Unintended Consequences of Sponsored Posts on Facebook
This post relates to my work, but I am not speaking on behalf of my employer.
I just read Dave Fleet’s post: Four Theories on the Declining Trust in Canadian Social Media. The 2016 Edelman Trust Barometer seems to show that people’s trust in social media has gone down. Dave wrote about why he thinks this might be happening.
In the section called “more media, less social,” he talks about Facebook’s efforts to make more money, and how it leads to more advertising on people’s screens…
While the personalized 1:1 experience is there, the ability to stay in touch with communities of interest is much diminished, and there’s a saturation of brands pushing content “at” people, with a focus on sales vs helpful, interesting information.
I manage a Facebook page at work. We don’t buy Facebook ads, but we do pay money to sponsor our posts. We started doing it more this year, because we noticed a drop in the number of times Facebook showed our posts in people’s timelines. It’s not very expensive to boost a post, and it can make a big difference.
But I’ve been thinking about two (probably) unintended consequences of sponsored posts that support Dave’s theory.
Getting Your Money’s Worth
When you spend money to get a post into people’s timelines, you want to see results. Depending on the post, you might want to get:
- More likes, shares, or comments.
- More traffic to your website.
- More registrations for an event or sales of a product.
It’s easier to justify spending money on posts which lead to more tangible results. The return on investment of a boosted post that leads to sales is clearer than the ROI of a helpful post that doesn’t have a call to action. (Don’t get me wrong though. I’m a big fan of being helpful.)
This means more money will get spent on posts that are more promotional. And that means people will see more promotional posts in their timelines.
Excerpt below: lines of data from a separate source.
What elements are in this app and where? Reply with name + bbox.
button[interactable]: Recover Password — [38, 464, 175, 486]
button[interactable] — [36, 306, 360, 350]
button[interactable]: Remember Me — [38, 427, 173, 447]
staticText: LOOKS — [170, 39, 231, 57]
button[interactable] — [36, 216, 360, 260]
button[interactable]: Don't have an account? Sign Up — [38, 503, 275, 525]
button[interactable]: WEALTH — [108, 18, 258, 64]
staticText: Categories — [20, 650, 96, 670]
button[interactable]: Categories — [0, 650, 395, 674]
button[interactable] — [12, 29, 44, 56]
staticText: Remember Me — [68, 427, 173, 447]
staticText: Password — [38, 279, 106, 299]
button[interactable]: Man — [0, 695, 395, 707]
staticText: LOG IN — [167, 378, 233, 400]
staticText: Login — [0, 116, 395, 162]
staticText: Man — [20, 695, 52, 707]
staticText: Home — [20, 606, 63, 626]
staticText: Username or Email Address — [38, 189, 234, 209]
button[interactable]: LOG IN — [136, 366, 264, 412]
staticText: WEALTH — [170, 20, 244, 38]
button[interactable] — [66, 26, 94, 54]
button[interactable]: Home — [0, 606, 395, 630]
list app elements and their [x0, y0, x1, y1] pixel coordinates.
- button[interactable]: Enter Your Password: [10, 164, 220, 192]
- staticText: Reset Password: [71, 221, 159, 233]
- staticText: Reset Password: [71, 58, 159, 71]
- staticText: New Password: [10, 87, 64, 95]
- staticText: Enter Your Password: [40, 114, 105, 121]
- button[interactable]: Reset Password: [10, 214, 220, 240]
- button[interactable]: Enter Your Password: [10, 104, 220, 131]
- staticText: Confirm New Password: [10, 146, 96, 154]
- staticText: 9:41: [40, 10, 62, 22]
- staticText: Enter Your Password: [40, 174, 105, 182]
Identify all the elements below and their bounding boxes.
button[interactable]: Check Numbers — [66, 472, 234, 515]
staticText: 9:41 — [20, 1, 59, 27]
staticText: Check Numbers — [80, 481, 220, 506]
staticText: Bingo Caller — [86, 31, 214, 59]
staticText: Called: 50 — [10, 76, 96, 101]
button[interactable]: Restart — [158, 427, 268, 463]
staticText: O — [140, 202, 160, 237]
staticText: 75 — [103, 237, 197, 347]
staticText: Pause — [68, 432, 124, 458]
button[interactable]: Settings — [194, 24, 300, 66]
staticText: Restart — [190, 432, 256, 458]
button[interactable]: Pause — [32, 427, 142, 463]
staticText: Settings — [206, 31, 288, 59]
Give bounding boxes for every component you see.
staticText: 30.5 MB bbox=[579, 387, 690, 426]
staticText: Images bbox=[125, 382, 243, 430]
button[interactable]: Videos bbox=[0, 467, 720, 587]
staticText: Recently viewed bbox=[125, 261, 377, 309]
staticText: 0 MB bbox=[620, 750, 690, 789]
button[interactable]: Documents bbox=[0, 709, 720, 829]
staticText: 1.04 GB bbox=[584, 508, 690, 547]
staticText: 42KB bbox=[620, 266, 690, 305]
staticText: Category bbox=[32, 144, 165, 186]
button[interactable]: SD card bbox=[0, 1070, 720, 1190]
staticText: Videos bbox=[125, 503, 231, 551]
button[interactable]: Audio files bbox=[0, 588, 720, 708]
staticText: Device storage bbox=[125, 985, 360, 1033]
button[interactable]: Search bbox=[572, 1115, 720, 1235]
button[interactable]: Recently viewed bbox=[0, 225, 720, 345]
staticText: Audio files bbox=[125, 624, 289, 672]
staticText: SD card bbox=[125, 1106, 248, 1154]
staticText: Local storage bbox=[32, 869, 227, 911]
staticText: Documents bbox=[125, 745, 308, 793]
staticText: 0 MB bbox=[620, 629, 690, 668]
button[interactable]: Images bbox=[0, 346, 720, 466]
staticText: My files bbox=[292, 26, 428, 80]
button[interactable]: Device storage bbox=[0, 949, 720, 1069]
Reaching Beyond Your Fanbase
- Fans of your page.
- Fans of your page and their friends.
- People who have specific interests or live in certain places.
When you’re paying for exposure, you’re probably more likely to reach beyond your fanbase. Once in a while I’ll choose “fans of your page,” but more often I’ll choose the second option.
To me, this means the push to use sponsored posts to reach more of your fanbase also inadvertently leads to more promoted posts appearing in non-fans’ timelines.
I’m not trying to call Facebook out for ruining people’s trust by offering sponsored posts. Ultimately that responsibility lies with the brands and people using the platform.
But platforms can have biases, and changes can have unintended consequences. What do you think?
Hat tip to Michelle from my #BSMRCCE class for tweeting about Dave’s post.